DATA RECORDS below:
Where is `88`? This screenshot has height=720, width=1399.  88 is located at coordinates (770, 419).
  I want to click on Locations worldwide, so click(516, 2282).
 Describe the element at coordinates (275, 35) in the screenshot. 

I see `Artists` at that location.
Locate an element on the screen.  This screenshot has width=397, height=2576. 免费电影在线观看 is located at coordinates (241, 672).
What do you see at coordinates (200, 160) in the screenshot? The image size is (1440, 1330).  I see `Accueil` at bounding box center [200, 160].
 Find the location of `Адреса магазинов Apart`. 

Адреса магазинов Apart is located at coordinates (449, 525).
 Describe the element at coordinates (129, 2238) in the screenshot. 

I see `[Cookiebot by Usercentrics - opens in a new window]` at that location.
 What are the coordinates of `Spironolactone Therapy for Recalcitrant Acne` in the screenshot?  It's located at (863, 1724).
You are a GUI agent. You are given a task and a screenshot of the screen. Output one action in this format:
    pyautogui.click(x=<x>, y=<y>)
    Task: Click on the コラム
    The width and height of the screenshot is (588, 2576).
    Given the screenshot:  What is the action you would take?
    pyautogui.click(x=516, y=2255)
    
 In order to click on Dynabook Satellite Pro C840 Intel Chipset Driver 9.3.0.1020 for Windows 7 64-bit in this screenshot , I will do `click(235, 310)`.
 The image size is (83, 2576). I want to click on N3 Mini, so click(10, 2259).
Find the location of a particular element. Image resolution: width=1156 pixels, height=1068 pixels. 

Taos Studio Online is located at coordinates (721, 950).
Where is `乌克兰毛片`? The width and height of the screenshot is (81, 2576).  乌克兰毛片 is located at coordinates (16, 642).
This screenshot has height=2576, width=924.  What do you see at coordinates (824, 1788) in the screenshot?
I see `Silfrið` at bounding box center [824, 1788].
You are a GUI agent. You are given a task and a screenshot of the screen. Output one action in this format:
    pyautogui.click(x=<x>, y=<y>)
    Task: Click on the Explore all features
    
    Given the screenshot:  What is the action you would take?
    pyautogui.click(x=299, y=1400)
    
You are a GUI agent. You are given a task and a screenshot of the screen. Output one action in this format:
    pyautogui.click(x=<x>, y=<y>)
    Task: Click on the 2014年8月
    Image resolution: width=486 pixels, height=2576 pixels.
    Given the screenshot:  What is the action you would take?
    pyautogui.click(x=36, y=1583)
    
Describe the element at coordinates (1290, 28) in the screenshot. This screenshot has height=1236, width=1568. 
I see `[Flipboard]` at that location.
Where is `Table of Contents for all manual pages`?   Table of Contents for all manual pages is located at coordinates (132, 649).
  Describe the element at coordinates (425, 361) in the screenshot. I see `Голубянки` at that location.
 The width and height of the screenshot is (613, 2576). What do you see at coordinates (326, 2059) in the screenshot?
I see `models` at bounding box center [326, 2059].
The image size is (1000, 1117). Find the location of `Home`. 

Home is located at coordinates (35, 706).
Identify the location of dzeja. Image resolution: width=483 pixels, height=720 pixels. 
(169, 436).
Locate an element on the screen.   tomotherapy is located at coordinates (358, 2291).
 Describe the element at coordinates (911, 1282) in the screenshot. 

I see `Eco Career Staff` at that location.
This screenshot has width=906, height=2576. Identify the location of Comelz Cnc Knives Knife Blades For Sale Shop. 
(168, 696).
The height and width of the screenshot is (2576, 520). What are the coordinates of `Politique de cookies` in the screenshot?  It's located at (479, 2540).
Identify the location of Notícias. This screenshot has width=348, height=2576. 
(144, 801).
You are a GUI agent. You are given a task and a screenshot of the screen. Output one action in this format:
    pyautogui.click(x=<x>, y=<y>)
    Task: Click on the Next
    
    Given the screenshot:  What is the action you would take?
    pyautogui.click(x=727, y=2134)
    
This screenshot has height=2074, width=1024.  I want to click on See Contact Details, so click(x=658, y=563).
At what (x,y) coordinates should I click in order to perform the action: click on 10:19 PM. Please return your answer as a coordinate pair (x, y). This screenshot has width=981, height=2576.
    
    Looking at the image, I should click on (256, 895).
End of DATA RECORDS.
EXERCISE PROMPT — Your answer should be the whole listing above, repeated exactly as it appears.

WRITTEN RESPONSE —
Where is `88`? This screenshot has height=720, width=1399.  88 is located at coordinates (770, 419).
  I want to click on Locations worldwide, so click(516, 2282).
 Describe the element at coordinates (275, 35) in the screenshot. 

I see `Artists` at that location.
Locate an element on the screen.  This screenshot has width=397, height=2576. 免费电影在线观看 is located at coordinates (241, 672).
What do you see at coordinates (200, 160) in the screenshot? The image size is (1440, 1330).  I see `Accueil` at bounding box center [200, 160].
 Find the location of `Адреса магазинов Apart`. 

Адреса магазинов Apart is located at coordinates (449, 525).
 Describe the element at coordinates (129, 2238) in the screenshot. 

I see `[Cookiebot by Usercentrics - opens in a new window]` at that location.
 What are the coordinates of `Spironolactone Therapy for Recalcitrant Acne` in the screenshot?  It's located at (863, 1724).
You are a GUI agent. You are given a task and a screenshot of the screen. Output one action in this format:
    pyautogui.click(x=<x>, y=<y>)
    Task: Click on the コラム
    The width and height of the screenshot is (588, 2576).
    Given the screenshot:  What is the action you would take?
    pyautogui.click(x=516, y=2255)
    
 In order to click on Dynabook Satellite Pro C840 Intel Chipset Driver 9.3.0.1020 for Windows 7 64-bit in this screenshot , I will do `click(235, 310)`.
 The image size is (83, 2576). I want to click on N3 Mini, so click(10, 2259).
Find the location of a particular element. Image resolution: width=1156 pixels, height=1068 pixels. 

Taos Studio Online is located at coordinates (721, 950).
Where is `乌克兰毛片`? The width and height of the screenshot is (81, 2576).  乌克兰毛片 is located at coordinates (16, 642).
This screenshot has height=2576, width=924.  What do you see at coordinates (824, 1788) in the screenshot?
I see `Silfrið` at bounding box center [824, 1788].
You are a GUI agent. You are given a task and a screenshot of the screen. Output one action in this format:
    pyautogui.click(x=<x>, y=<y>)
    Task: Click on the Explore all features
    
    Given the screenshot:  What is the action you would take?
    pyautogui.click(x=299, y=1400)
    
You are a GUI agent. You are given a task and a screenshot of the screen. Output one action in this format:
    pyautogui.click(x=<x>, y=<y>)
    Task: Click on the 2014年8月
    Image resolution: width=486 pixels, height=2576 pixels.
    Given the screenshot:  What is the action you would take?
    pyautogui.click(x=36, y=1583)
    
Describe the element at coordinates (1290, 28) in the screenshot. This screenshot has height=1236, width=1568. 
I see `[Flipboard]` at that location.
Where is `Table of Contents for all manual pages`?   Table of Contents for all manual pages is located at coordinates (132, 649).
  Describe the element at coordinates (425, 361) in the screenshot. I see `Голубянки` at that location.
 The width and height of the screenshot is (613, 2576). What do you see at coordinates (326, 2059) in the screenshot?
I see `models` at bounding box center [326, 2059].
The image size is (1000, 1117). Find the location of `Home`. 

Home is located at coordinates (35, 706).
Identify the location of dzeja. Image resolution: width=483 pixels, height=720 pixels. 
(169, 436).
Locate an element on the screen.   tomotherapy is located at coordinates (358, 2291).
 Describe the element at coordinates (911, 1282) in the screenshot. 

I see `Eco Career Staff` at that location.
This screenshot has width=906, height=2576. Identify the location of Comelz Cnc Knives Knife Blades For Sale Shop. 
(168, 696).
The height and width of the screenshot is (2576, 520). What are the coordinates of `Politique de cookies` in the screenshot?  It's located at (479, 2540).
Identify the location of Notícias. This screenshot has width=348, height=2576. 
(144, 801).
You are a GUI agent. You are given a task and a screenshot of the screen. Output one action in this format:
    pyautogui.click(x=<x>, y=<y>)
    Task: Click on the Next
    
    Given the screenshot:  What is the action you would take?
    pyautogui.click(x=727, y=2134)
    
This screenshot has height=2074, width=1024.  I want to click on See Contact Details, so click(x=658, y=563).
At what (x,y) coordinates should I click in order to perform the action: click on 10:19 PM. Please return your answer as a coordinate pair (x, y). This screenshot has width=981, height=2576.
    
    Looking at the image, I should click on (256, 895).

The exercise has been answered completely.